System Testing Examples:

• Vulnerability scanning and simulated attacks
• Cracking of local admin accounts
• Domain user enumeration
• Identification of privileged accounts
• Privilege escalation
• Accessing management interfaces
• Brute-force testing of password policies
• File server data extraction
• Mail service tests (open relays, enumeration, dictionary attacks)

Workstation Security Testing (Without Network Access):

• Simulates theft or loss of laptops/desktops.

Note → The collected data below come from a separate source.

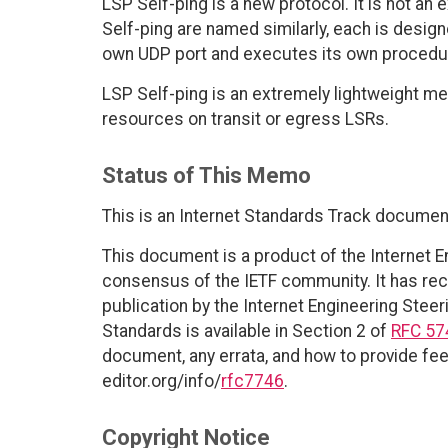
LSP Self-ping is a new protocol. It is not a
Self-ping are named similarly, each is design
own UDP port and executes its own procedu
LSP Self-ping is an extremely lightweight m
resources on transit or egress LSRs.
Status of This Memo
This is an Internet Standards Track documen
This document is a product of the Internet E
consensus of the IETF community. It has rec
publication by the Internet Engineering Steer
Standards is available in Section 2 of
RFC 57
document, any errata, and how to provide fee
editor.org/info/
rfc7746
.
Copyright Notice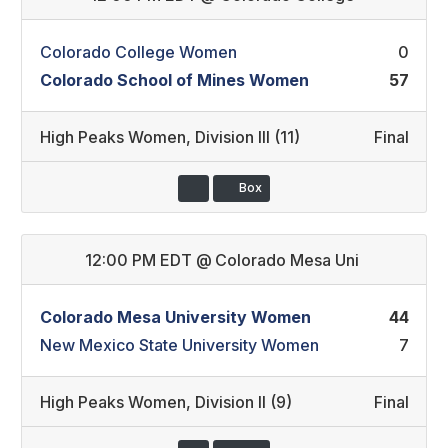
Colorado College Women
0
Colorado School of Mines Women
57
High Peaks Women
,
Division III (11)
Final
Box
12:00 PM EDT
@
Colorado Mesa Uni
Colorado Mesa University Women
44
New Mexico State University Women
7
High Peaks Women
,
Division II (9)
Final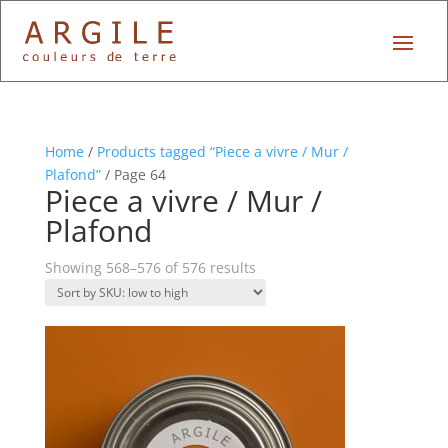
Home
/
Products tagged “Piece a vivre / Mur /
Plafond”
/ Page 64
Piece a vivre / Mur /
Plafond
Showing 568–576 of 576 results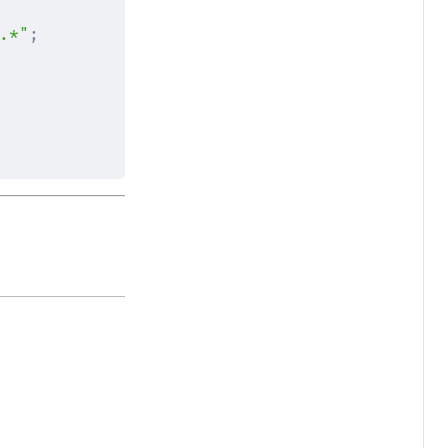
.*"
;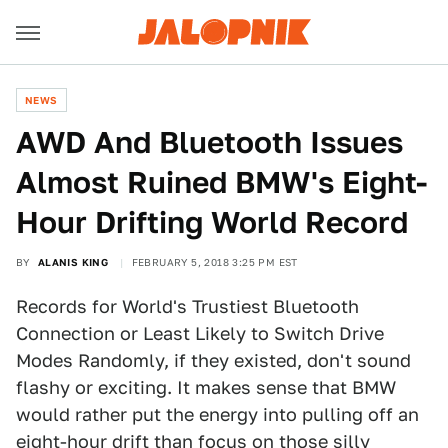
NEWS
AWD And Bluetooth Issues
Almost Ruined BMW's Eight-
Hour Drifting World Record
BY
ALANIS KING
FEBRUARY 5, 2018 3:25 PM EST
Records for World's Trustiest Bluetooth
Connection or Least Likely to Switch Drive
Modes Randomly, if they existed, don't sound
flashy or exciting. It makes sense that BMW
would rather put the energy into pulling off an
eight-hour drift than focus on those silly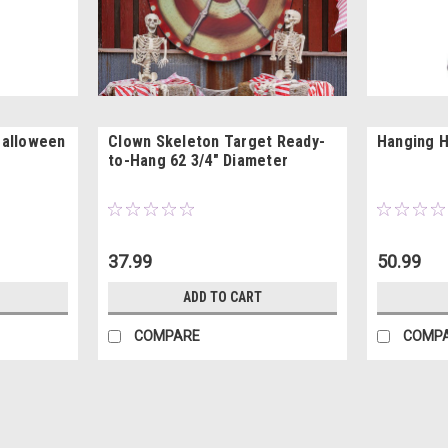
Halloween
Clown Skeleton Target Ready-
Hanging H
to-Hang 62 3/4" Diameter
37.99
50.99
ADD TO CART
COMPARE
COMP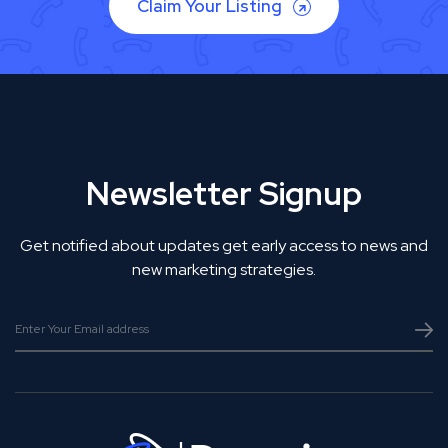
Claim Your Listing
Newsletter Signup
Get notified about updates get early access to news and
new marketing strategies.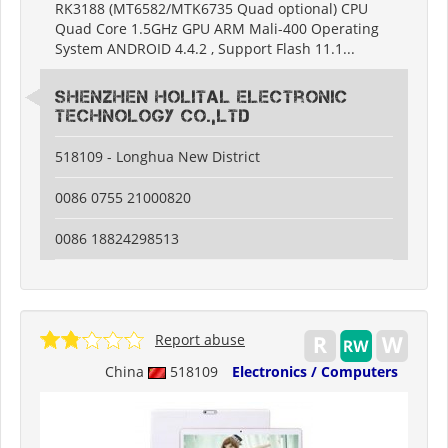
RK3188 (MT6582/MTK6735 Quad optional) CPU
Quad Core 1.5GHz GPU ARM Mali-400 Operating
System ANDROID 4.4.2 , Support Flash 11.1...
Shenzhen Holital Electronic
Technology Co.,Ltd
518109 - Longhua New District
0086 0755 21000820
0086 18824298513
Report abuse
China
518109
Electronics / Computers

Workstation Testing (With User Account Access):

• If a user account is available, tests are performed to assess privilege escalation, system patching, and lateral movement capabilities.

1.6 Deliverables

• Scoping and kick-off session
• Rules of Engagement and NDA
• One-time Pentest Report
• Retesting Report
• Monthly Reports for Semi-Automated Testing
• Final presentation

1.7 Vendor Requirements

• Proven penetration testing experience in regulated environments
• Certifications: OSCP, OSCE, CREST, GPEN, ISO/IEC 27001 LA/LI
• Capability to deliver semi-automated testing solutions
• Fluency in English (and either Dutch or French at a fluent level)
• Cyber liability insurance
• At least 2 client references in a similar context

1.8 Workload and Availability

The engagement is estimated at approximately 55 man-days spread across multiple phases. This is not a full-time position; instead, services will be requested on-demand, based on project needs and scheduling. The team must be available to respond flexibly to planned testing windows and follow-up activities.